Je considérerais les privations, les préoccupations et les contrariétés morales que j’ai subies pendant ces quelques jours d’absence comme un tribut bien léger, si, à ce prix, par exemple, le premier Européen qui fera cette route n’avait pour sa part que la moitié des ennuis que j’ai endurés, et s’il devenait d’ici à peu de temps aussi facile de visiter El-Goléa et le Touat que le Mezab et les autres districts du Sahara algérien.

Nous y viendrons, et de proche en proche nous convertirons à notre influence le désert entier, avec de la patience, de la fermeté et surtout avec le sentiment qui anime à un si haut degré le gouvernement français vis-à-vis des races et des croyances soumises à sa domination, le sentiment des devoirs que nous impose le degré supérieur de civilisation que nous avons atteint.

Adieu ; en fermant ma lettre, je veux te donner une nouvelle qui aurait fait venir l’eau à la bouche à feu Brillat-Savarin. J’ai trouvé ici les dattes fraiches en pleine maturité. Les raisins, les pastèques et les melons sont encore de saison, et bientôt les grenades seront mangeables, mais je n’en abuse pas.

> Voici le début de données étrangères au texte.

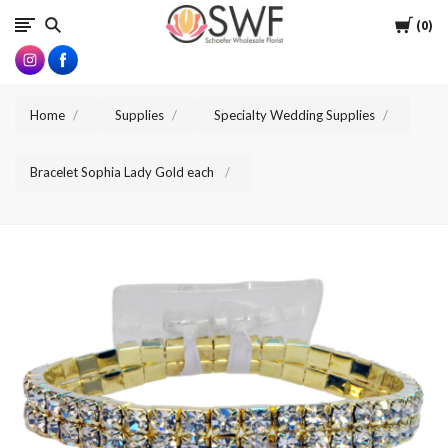
SWFlorist
Cart
0
Home
Supplies
Specialty Wedding Supplies
Bracelet Sophia Lady Gold each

Un gros baiser à Marie et à Pierre sur les deux joues, ma main à tous les amis. Si l’un d’eux se plaignait de mon silence prolongé, dis-leur qu’avant peu ils recevront en signe de souvenir un mémoire et une carte.

Henri Duveyrier.




Deux années se sont écoulées depuis cette dernière date du 30 septembre 1859, M. Henri Duveyrier, qui n’a pas quitté la région des oasis, a parcouru toute la

  1. Ces objets doivent avoir été rendus par ordre de l’autorité française.

    Au printemps dernier, le khalifa Sidi-Hamza, qui avait recommandé Henri Duveyrier aux habitants d’El-Goléa, est allé avec son goum leur demander compte de leur conduite, et leur a infligé une amende pour violation de l’hospitalité.